De l’hygiénisme au glissement sensoriel
Longtemps, l’art occidental a nié la transpiration. Le corps y était figé dans la beauté néoclassique : athlétique mais inodore, vivant mais aseptisé. Le XVIIIe siècle, dans sa fièvre hygiéniste, invente le déodorant autant que le bon goût.
Mais la modernité, elle, dégouline. À partir de la seconde moitié du XXe siècle, la sueur revient par effraction, comme symptôme du vivant, du sexuel, du social. Elle n’est plus taboue, elle devient matière. Matériau.
Danse, performances : la sueur comme preuve
Dans la danse contemporaine, la sueur est omniprésente — littéralement visible. Chez Pina Bausch, Maguy Marin, Olivier Dubois, le corps en transe produit de la preuve : il a traversé quelque chose. Il a donné. Il est allé au bout.
La performance l’embrasse également. De Marina Abramović à Mette Ingvartsen, la transpiration devient langage, vecteur d’intensité. Elle atteste de l’effort, du risque, de la sincérité.
À l’ère des filtres, des corps lissés par l’image, la sueur réintroduit le chaos, l’humain, le trouble.
Mode, photographie : capturer l’humidité de l’être
La mode n’échappe pas à la tendance. Dans l’objectif de Steven Meisel, Juergen Teller, Rick Owens, les mannequins suent. Délibérément. Le glamour se fait poisseux, le chic se fraye un passage entre les gouttes.
Le corps moite devient narratif : fatigue post-rave, sensualité post-coït, urgence politique ou retour au primitif. On pense à Ryan McGinley, Ren Hang, Wolfgang Tillmans : les corps brillent d’une chaleur que le flash ne dissimule pas.
La sueur comme art : expériences, fluides, excès
Certains artistes la collectent, littéralement. Erwin Wurm ou Katarzyna Kozyra explorent les sécrétions comme preuves d’existence. Dans une logique posthumaniste, le corps devient un laboratoire ambulant, et la sueur en est le filtre, le flux, l’empreinte.
Des œuvres olfactives (voir le travail de Sissel Tolaas) vont jusqu’à reconstituer l’odeur de la sueur humaine.
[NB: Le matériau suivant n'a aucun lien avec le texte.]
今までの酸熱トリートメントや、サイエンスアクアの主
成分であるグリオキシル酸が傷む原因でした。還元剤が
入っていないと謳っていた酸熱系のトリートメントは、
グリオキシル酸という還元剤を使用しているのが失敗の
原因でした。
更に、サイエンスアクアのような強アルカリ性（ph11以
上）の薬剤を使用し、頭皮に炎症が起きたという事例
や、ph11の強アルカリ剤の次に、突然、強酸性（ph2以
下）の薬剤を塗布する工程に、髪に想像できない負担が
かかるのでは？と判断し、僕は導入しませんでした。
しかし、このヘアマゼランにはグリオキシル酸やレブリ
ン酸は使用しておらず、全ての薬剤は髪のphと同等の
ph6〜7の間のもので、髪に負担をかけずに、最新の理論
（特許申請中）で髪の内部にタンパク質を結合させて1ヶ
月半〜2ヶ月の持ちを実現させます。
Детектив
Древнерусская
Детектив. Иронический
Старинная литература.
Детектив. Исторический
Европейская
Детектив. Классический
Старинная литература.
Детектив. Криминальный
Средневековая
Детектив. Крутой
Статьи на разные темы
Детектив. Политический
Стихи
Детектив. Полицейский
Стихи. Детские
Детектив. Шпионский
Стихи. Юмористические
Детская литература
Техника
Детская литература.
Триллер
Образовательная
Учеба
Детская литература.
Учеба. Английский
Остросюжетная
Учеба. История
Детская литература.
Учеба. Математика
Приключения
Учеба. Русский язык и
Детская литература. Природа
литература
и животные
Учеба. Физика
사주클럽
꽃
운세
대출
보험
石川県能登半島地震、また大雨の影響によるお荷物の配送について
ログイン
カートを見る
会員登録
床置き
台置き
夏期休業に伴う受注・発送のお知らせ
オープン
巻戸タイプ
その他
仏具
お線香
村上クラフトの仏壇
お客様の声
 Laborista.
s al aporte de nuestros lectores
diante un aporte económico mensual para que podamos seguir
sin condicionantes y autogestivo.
Une sueur codée, analysée, diffusée : de quoi renverser l’ordre muséal à coups de molécules acides.
La moiteur comme insoumission
Ce que dit la sueur, c’est l’excès. Excès de chaleur, de désir, de vie. Elle déborde. Elle trouble. Elle refuse le contrôle. Elle est politique — contre le lissage, contre la retouche, contre la normativité du propre.
En ce sens, le corps moite n’est pas qu’un corps : c’est un manifeste. Et l’art qui en découle n’est pas décoratif. Il est organique, tactile, obsédant. Comme une sensation de peau qui colle sur une chaise en cuir.